As the popularity of pickleball has soared, it’s earned a certain reputation: “tennis for old people.” Since the game moves at a slower pace and takes place on a smaller court than tennis, pickleball has definitely gained a following among seniors and older adults. But the truth is that it can be a great workout for people of any age. Want proof? As part of the ongoing Apple Heart and Movement Study, Apple and Brigham and Women’s Hospital (an affiliate of Harvard Medical School) just released some stats comparing the health metrics between 4,799 pickleball and 7,780 tennis players, as recorded on their Apple Watches during more than 250,000 games over the course of 32 months.
What do the pickleball vs tennis stats show?
Overall, most of the metrics between the games were fairly similar, with just some slight variations between the two. Duration: The researchers found the average length of a pickleball workout was slightly longer than tennis workouts (90 minutes versus 81 minutes, respectively), and they saw greater variability in the time amount of time played. Intensity: Analyzing heart rate data from the Apple Watch, researchers found that peak heart rate averaged 152 beats per minute in tennis compared to 143 beats per minute in pickleball, a difference of nine beats per minute. Tennis players also spent nine percent more time in higher-intensity heart rate zones. Related Stories Consistency: There was more seasonal variation in the number of tennis games played throughout the year, while the number of pickleball workouts steadily rose throughout the entire time period studied (and surpassed the number of tennis games starting in July 2023). Photo: Apple Mental health effects: All study participants were asked on a quarterly basis to fill out a mental health survey, which includes a depression screening tool. The average scores from both frequent pickleball and tennis players showed they were less likely to be depressed than the overall population in the study.

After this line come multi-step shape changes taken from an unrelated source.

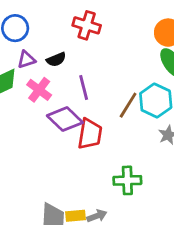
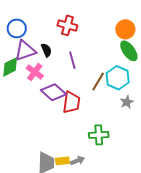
black semicircle: (56, 59) -> (46, 50), turned -88
purple triangle: (26, 60) -> (25, 51), size x1.6
purple line: (84, 87) -> (72, 60), moved

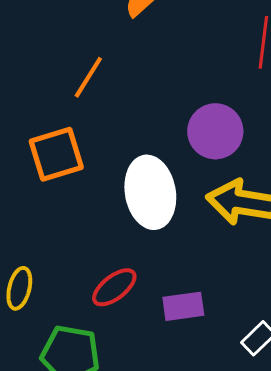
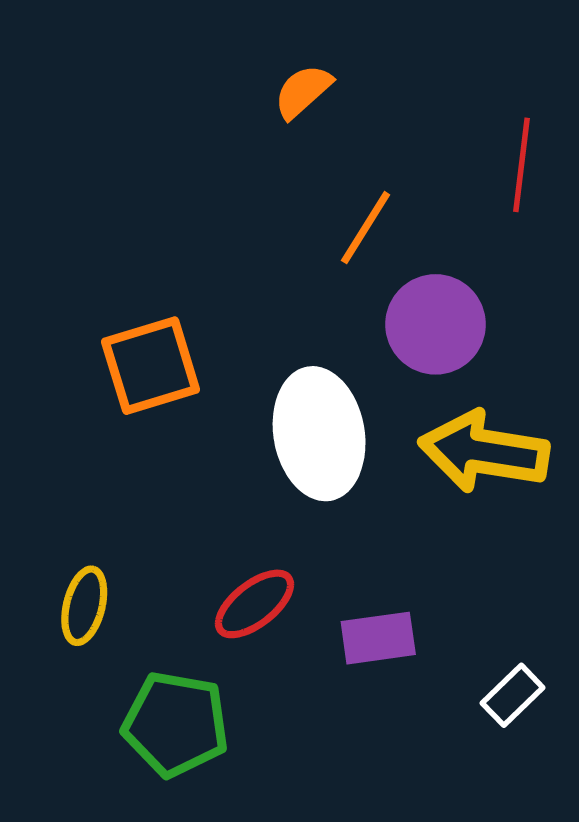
orange line: (88, 77) -> (366, 228), moved

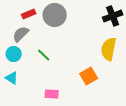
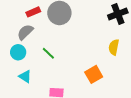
yellow semicircle: (109, 49) -> (114, 47), size x0.7
cyan triangle: (12, 78) -> (25, 76), moved

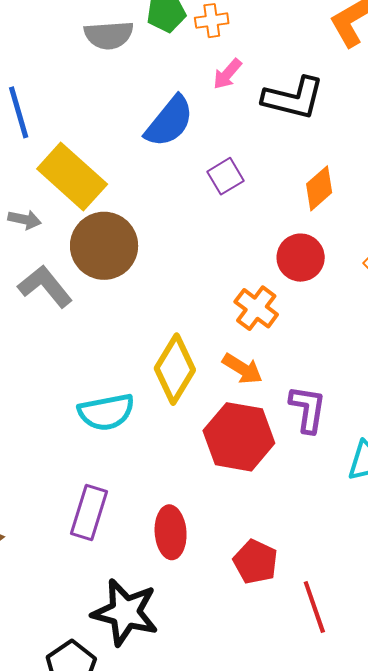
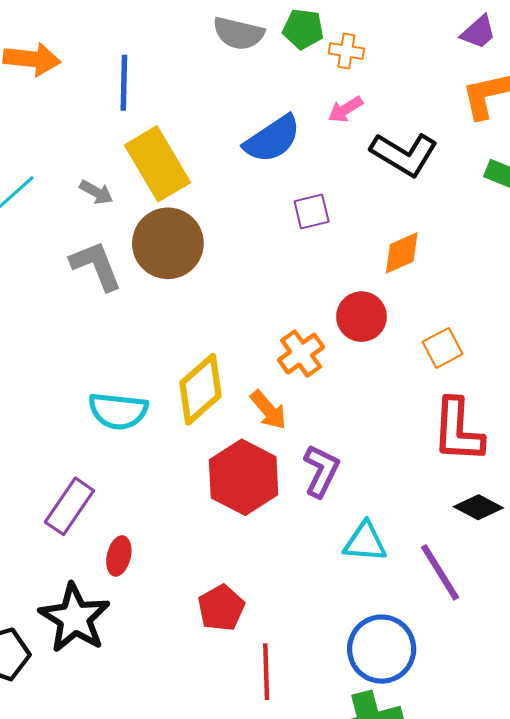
red ellipse: (171, 532) -> (119, 556), moved, size x0.7

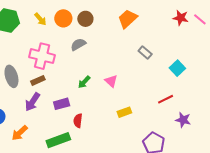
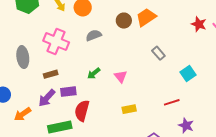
brown circle: (85, 19) -> (124, 21), moved
brown rectangle: (38, 80) -> (51, 74), moved
purple arrow: (32, 102) -> (47, 98), moved
red semicircle: (78, 121) -> (82, 111), size x1.5

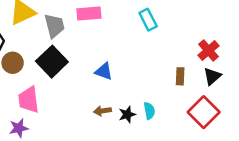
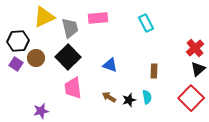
brown rectangle: (180, 76) -> (154, 71), moved
pink trapezoid: (29, 100) -> (73, 88), moved
brown arrow: (103, 111) -> (109, 97), turned 40

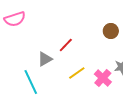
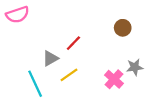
yellow line: (77, 73) -> (69, 75), moved

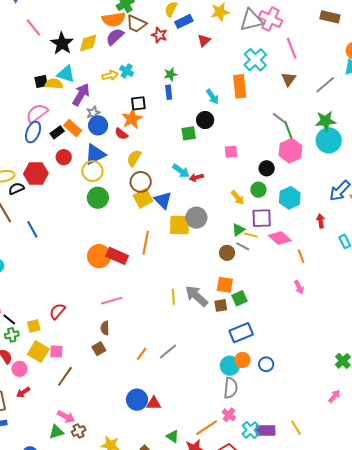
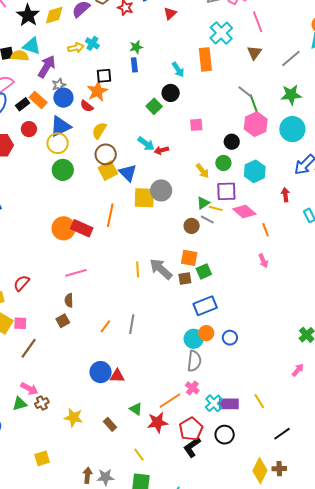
green square: (189, 133) -> (154, 106), turned -35
cyan circle: (329, 140) -> (292, 129), moved
gray line: (168, 351) -> (132, 324), turned -42

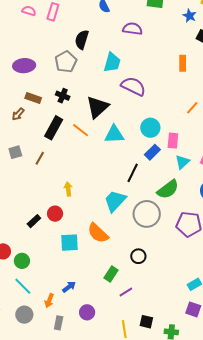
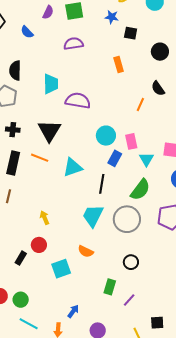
purple semicircle: (132, 29) -> (73, 44), moved
cyan triangle: (114, 134) -> (73, 167), moved
orange semicircle: (98, 233) -> (86, 251), size x0.7

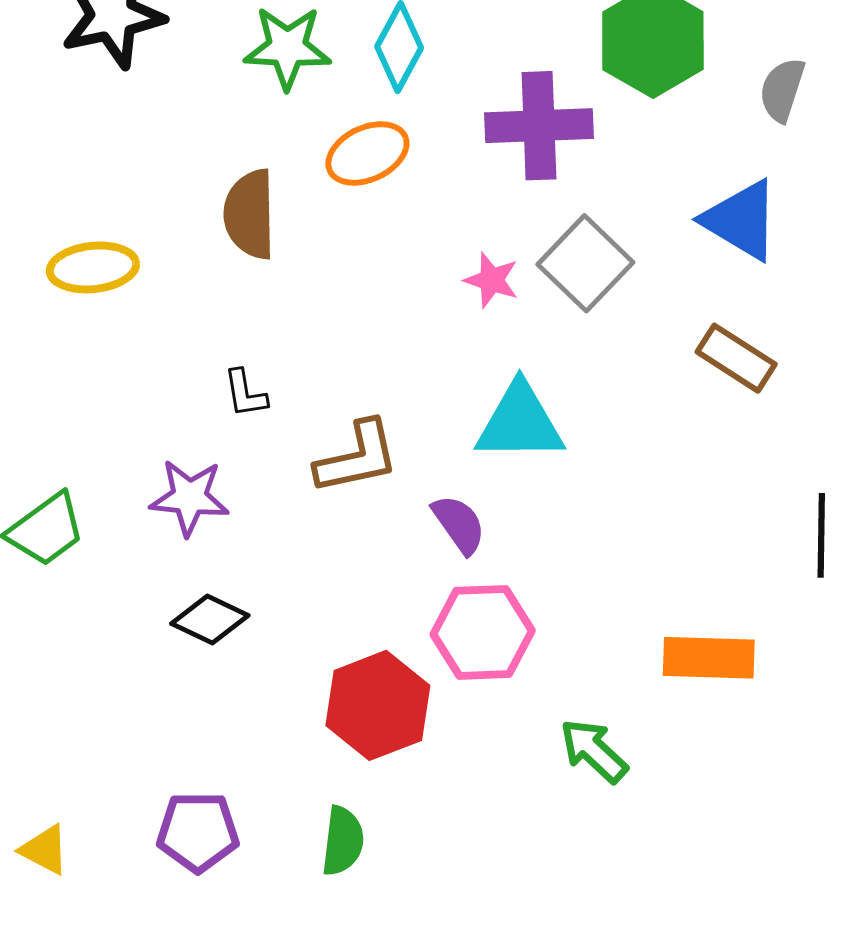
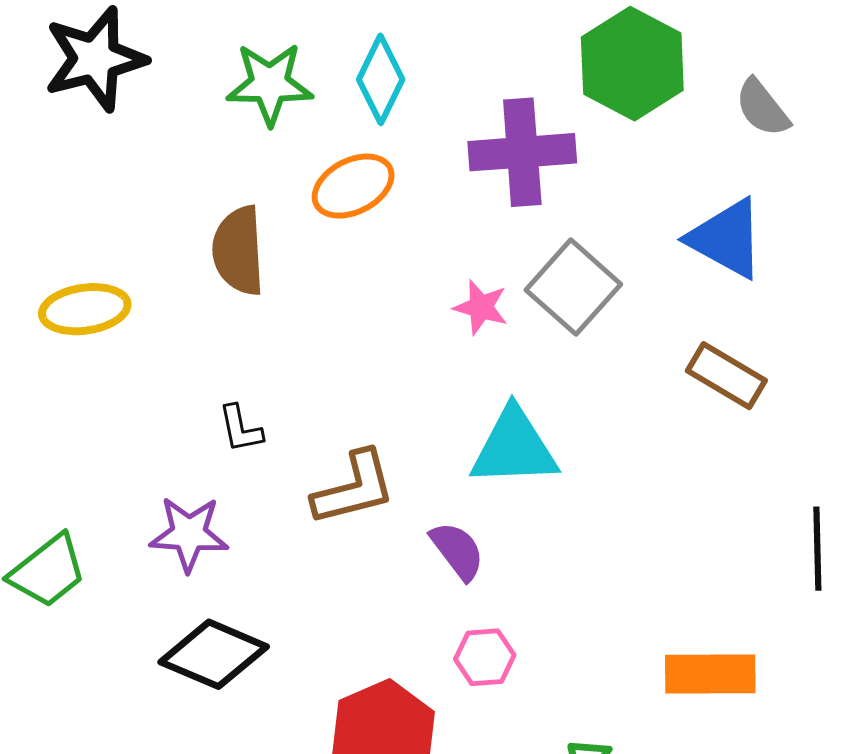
gray semicircle: (782, 90) -> (762, 108), turned -54
black diamond: (210, 620) -> (214, 654), size x1.4
pink hexagon: (483, 632) -> (485, 657), size x0.6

So, what do those differences mean health-wise?
Interventional cardiologist Nadim Geloo, MD, the senior medical director of Abbott’s Structural Heart, says that physical activities like tennis and pickleball are both great ways to increase your heart rate, which can improve your overall cardiovascular health. “While people on average did play pickleball a few minutes longer than those who played tennis, the people who played tennis had a higher-intensity heart rate, which can have greater health benefits, including burning more calories and lowering cholesterol,” says Dr. Geloo. Yet he points out that these differences were ultimately rather small. “In practical terms, for most people, the slight difference in heart rate between the two activities is not likely to be relevant,” he says. “The important message is to get out and move!” The consistency with which pickleball players kept at it definitely puts a point in the pickleball court. Dr. Geloo explains that the most significant difference in the magnitude of benefits we see from exercise comes when comparing someone who does very little or no exercise to someone who meets the physical activity requirements for getting a sufficient amount of moderate-intensity exercise every week. Ultimately, Dr. Geloo says that both sports can provide great cardio workouts. “Both a short and intense workout and a longer and more sustained effort have their health benefits, but which option is right for you depends on your current health status and level of activity, as well as your long-term goals,” says Dr. Geloo. If you’re not sure which may be the right fit for you, he suggests consulting your primary care physician or cardiologist.
How can you make pickleball and tennis workouts even better for your health?
If you want to capitalize on the health benefits of pickleball and tennis, there’s a few things you can do:
Warm up first
Physicians around the country report an uptick in pickleball injuries in particular. “Just like any other physical activity, it’s important to stretch prior to playing either sport to prepare your body,” says Dr. Geloo. Exercise physiologist Carmen Van Rensburg previously told Well+Good that she recommends a five to 10-minute warm-up before a game, consisting of a little jogging then stretching all the major muscle groups you’ll use on the court: your calves, quads, hamstrings, inner thighs, lower back, shoulders, elbows, and wrists.
Keep your heart rate up
“During the short breaks between points, consider doing a mild jog in place to maintain an elevated heart rate,” suggests Dr. Geloo for those who really want to challenge the cardiovascular system and aerobic endurance. You’ll know you’re hitting the right heart rate zone if you can talk easily in short sentences and your breathing is a little heavy but not excessively so, he says.
As much important as it is to get enough exercise and play pickleball or tennis with sufficient intensity to get a good workout, Dr. Geloo says that it’s also necessary to give your body time to rest and recover after playing. “Making rest part of a consistent workout routine—and maintaining that active routine—can help with playing either sport longer and more intensely, which can contribute to long-term health benefits,” says Dr. Geloo. “Everyone is different: Whether you’re new to the sport or a seasoned pro, be sure to listen to your body and watch for signs of when it’s time to take a break or push forward.”
Keep it fun
“If it’s been a while since you exercised, don’t take on too much too fast; instead, go slow and grow!” says Dr. Geloo. “Whether you choose tennis, pickleball, or another sport, choose one that you enjoy and one that will allow you to follow a consistent routine long-term. The key is to keep it going!”